If several years ago data analytics was used mostly in finance, sales and marketing (such as customer targeting) and risk analysis, today analytics are everywhere²: HR, manufacturing, customer service, security, crime prevention and much more. As Ashish Thusoo, co-founder and CEO, Qubole, pointed out, “A new generation of cloud-native, self-service platforms have become essential to the success of data programs, especially as companies look to expand their operations with new AI, machine learning and analytics initiatives.”
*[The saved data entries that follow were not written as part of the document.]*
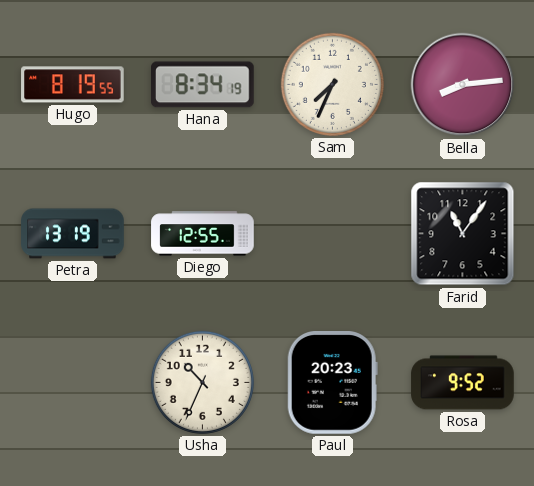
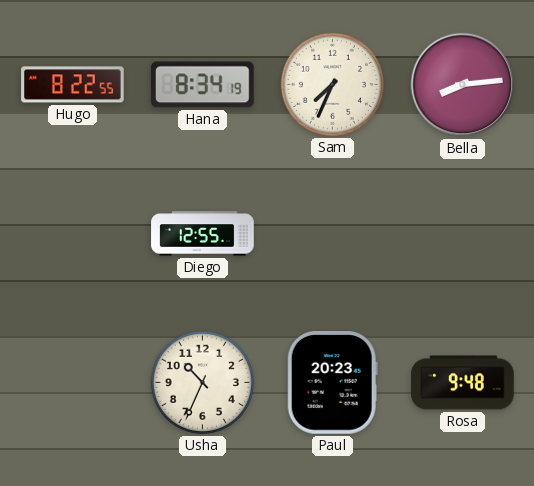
Hugo: 8:19 -> 8:22
Petra: 13:19 -> none
Farid: 11:06 -> none
Rosa: 9:52 -> 9:48
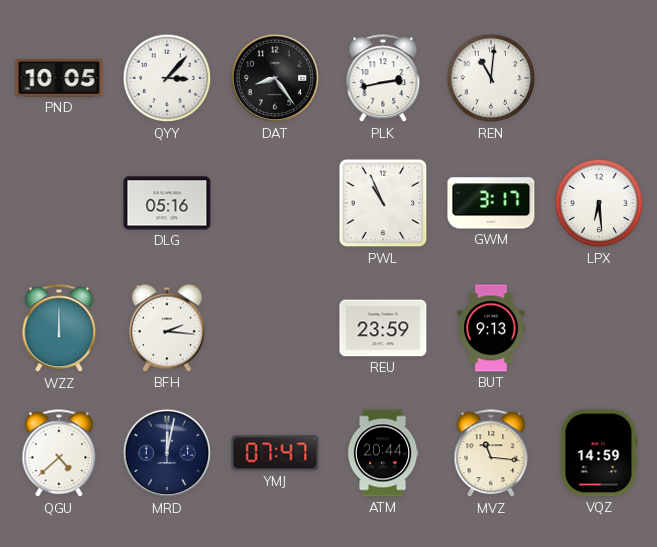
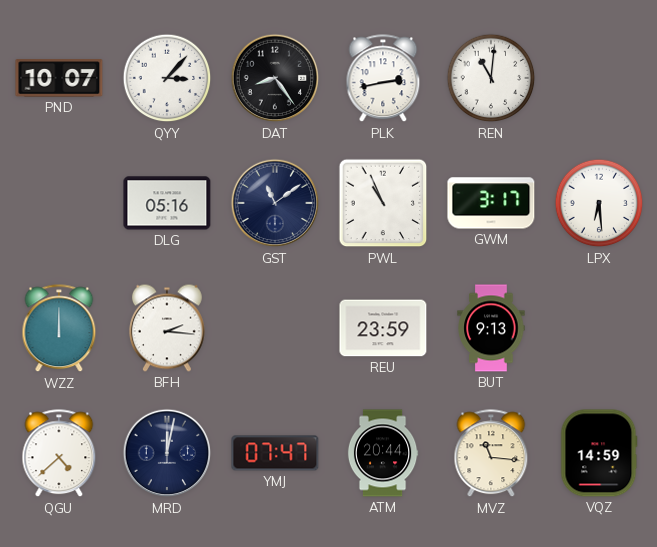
PND: 10:05 -> 10:07
GST: none -> 11:09
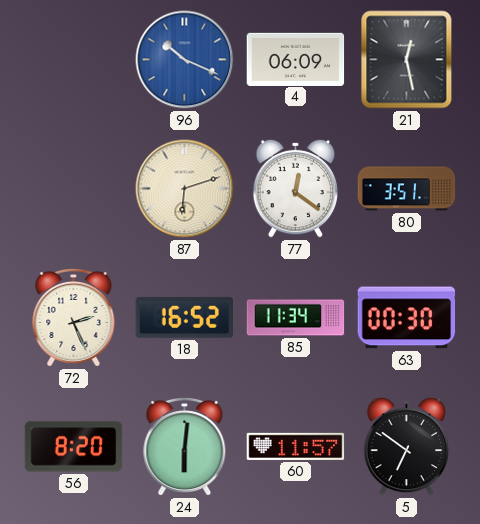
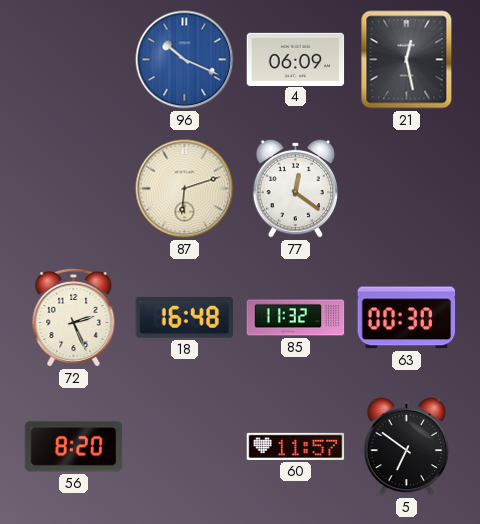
80: 3:51 -> none
18: 16:52 -> 16:48
85: 11:34 -> 11:32
24: 6:01 -> none
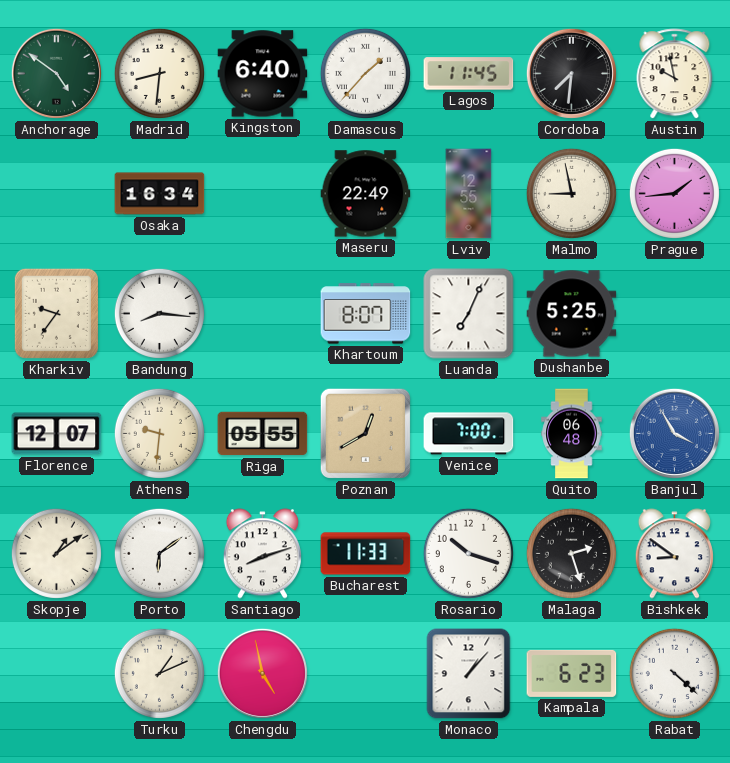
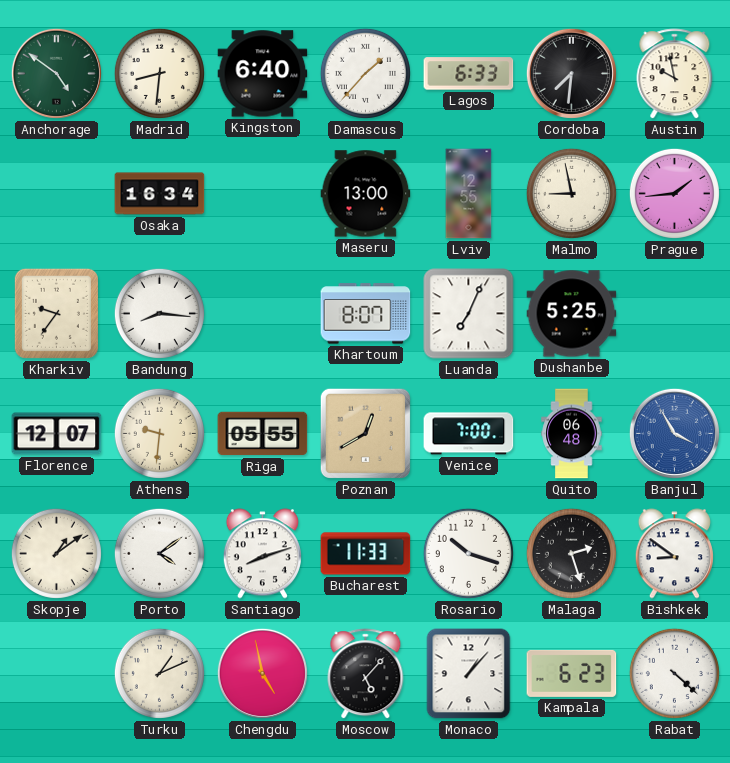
Lagos: 11:45 -> 6:33
Maseru: 22:49 -> 13:00
Porto: 6:09 -> 4:09
Moscow: none -> 5:07
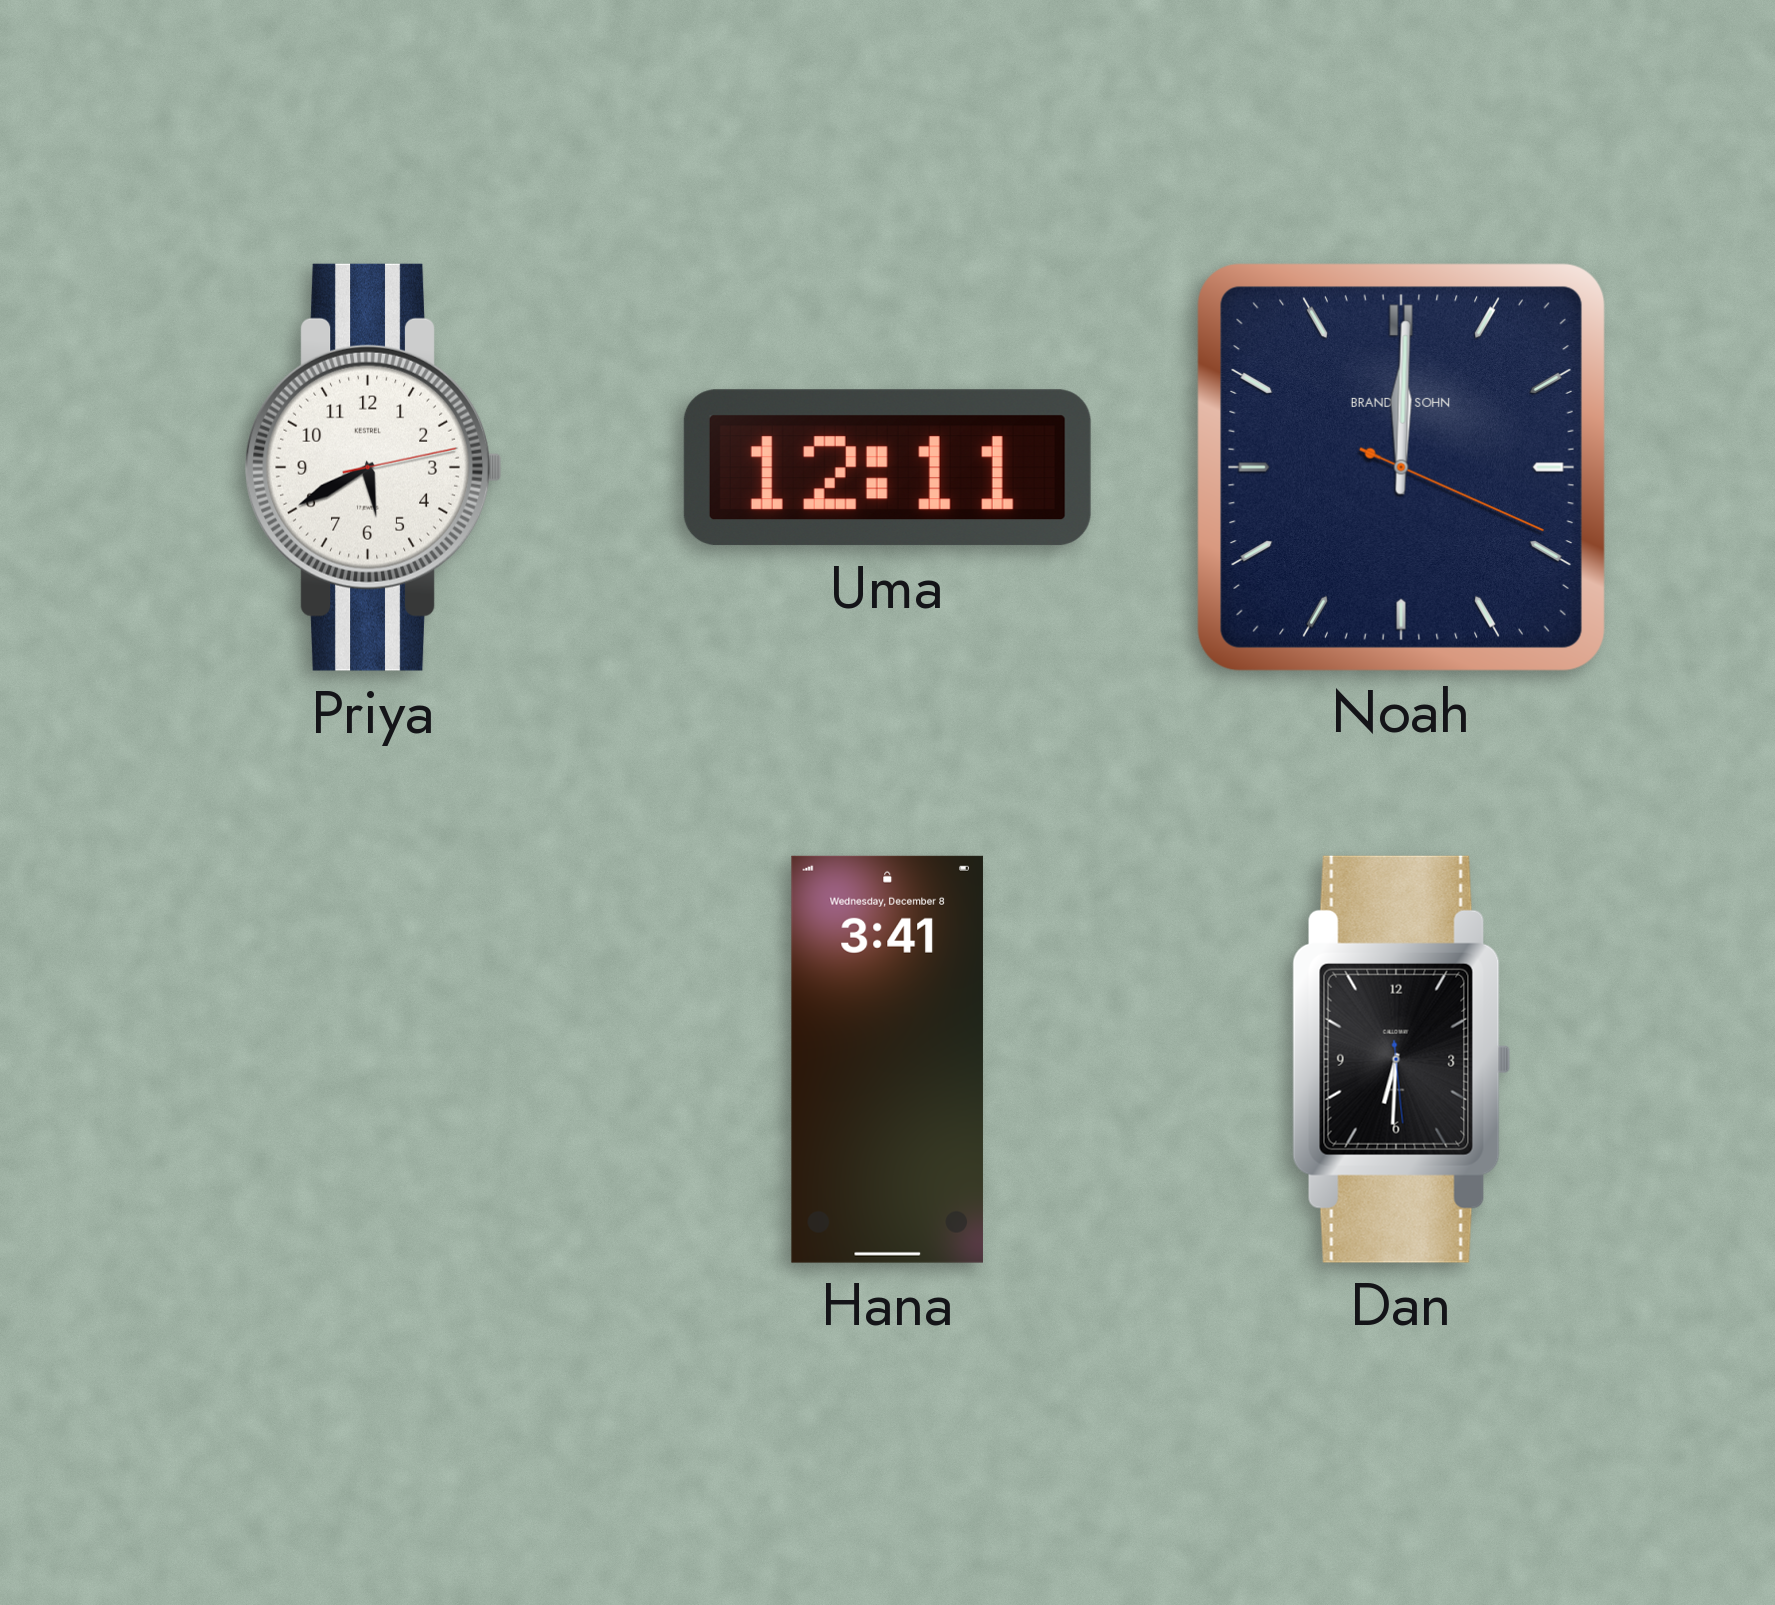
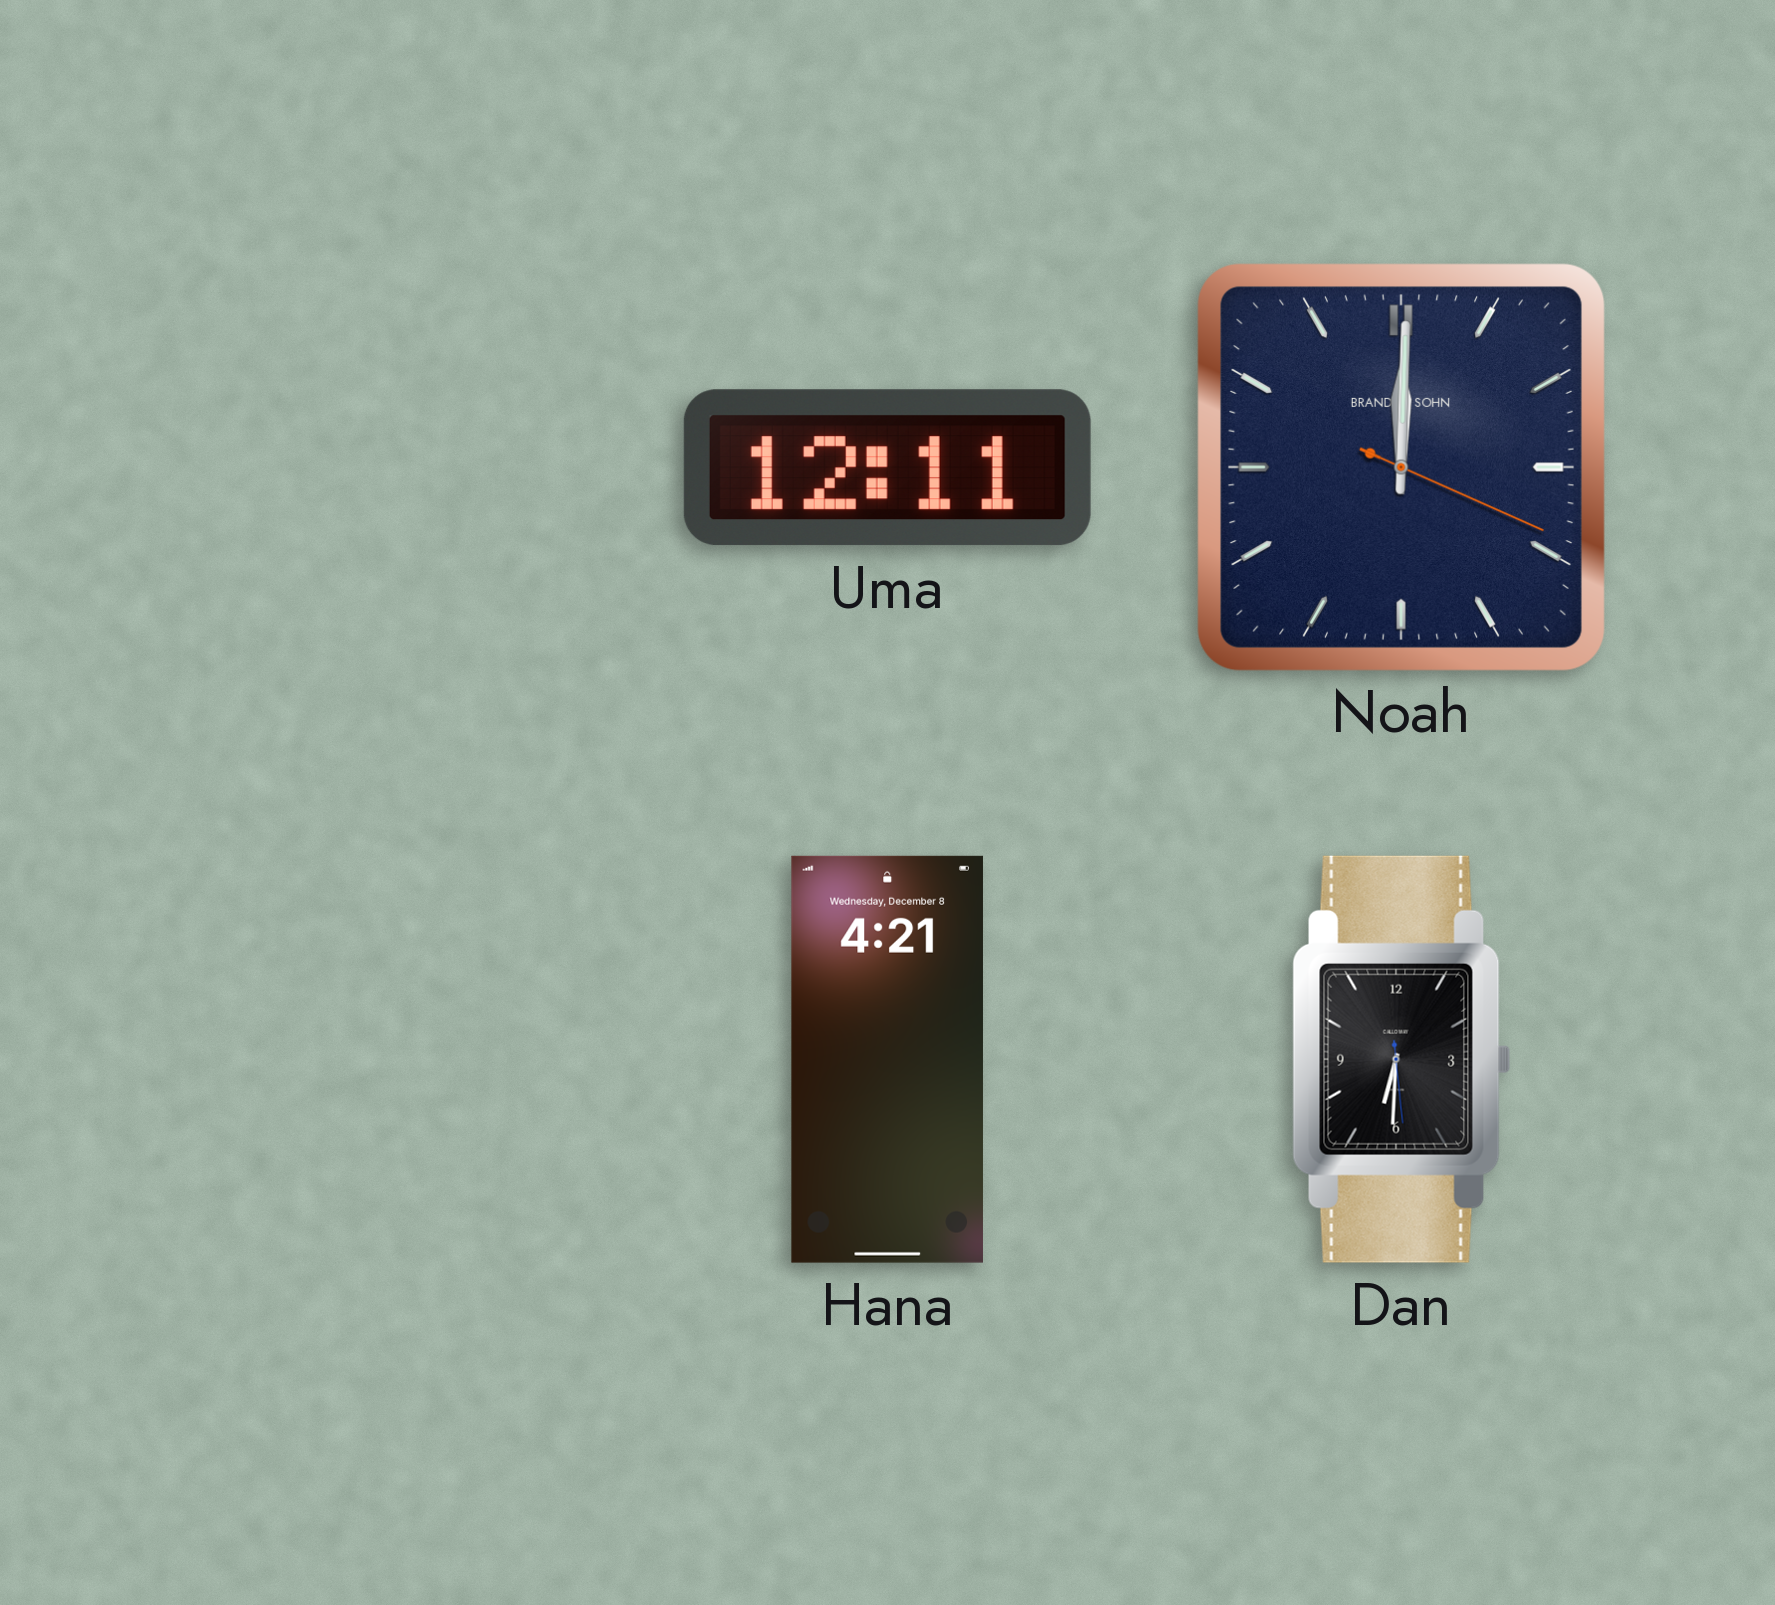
Priya: 5:40 -> none
Hana: 3:41 -> 4:21
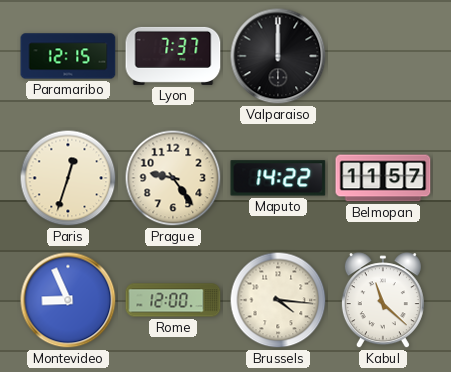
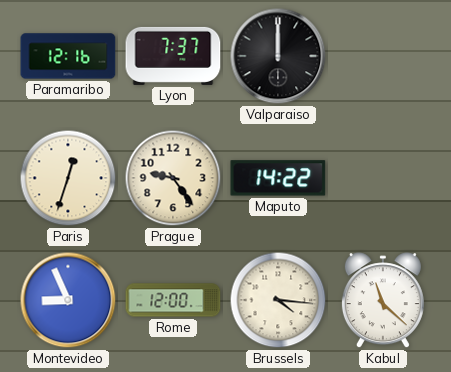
Paramaribo: 12:15 -> 12:16
Belmopan: 11:57 -> none
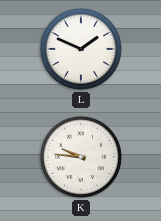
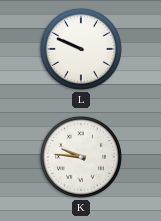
L: 1:49 -> 9:49
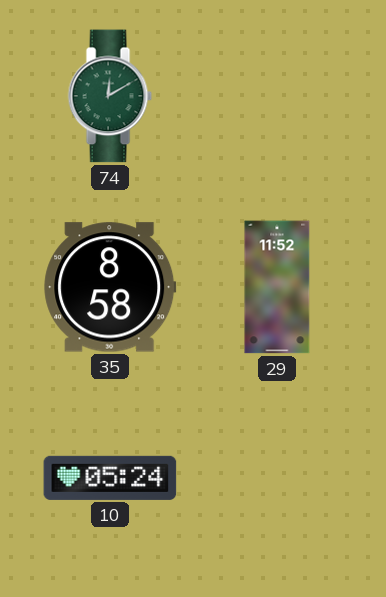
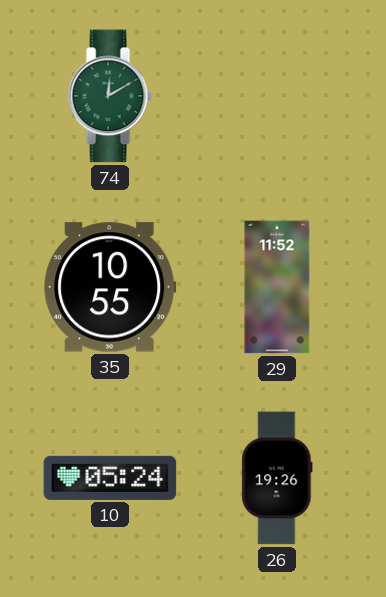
35: 8:58 -> 10:55
26: none -> 19:26
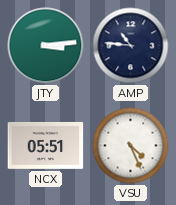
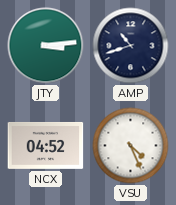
AMP: 10:46 -> 10:42
NCX: 05:51 -> 04:52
While, according to a report by Qubole³, only 9% of businesses already support self-service analytics, 61 percent express plans for moving to a self-service analytics model. With different forms of data collected and connected to aid businesses in drawing analogies between datasets, coming up with actionable insights and improving decision-making, Big Data and Data Science have moved to the foreground of the industrial and commercial sector.
However, the volume of data may not be the decisive factor for optimizing business operations. Small- and medium-sized businesses need to understand the benefits that intelligent data analytics can bring and the opportunities for data collection and management.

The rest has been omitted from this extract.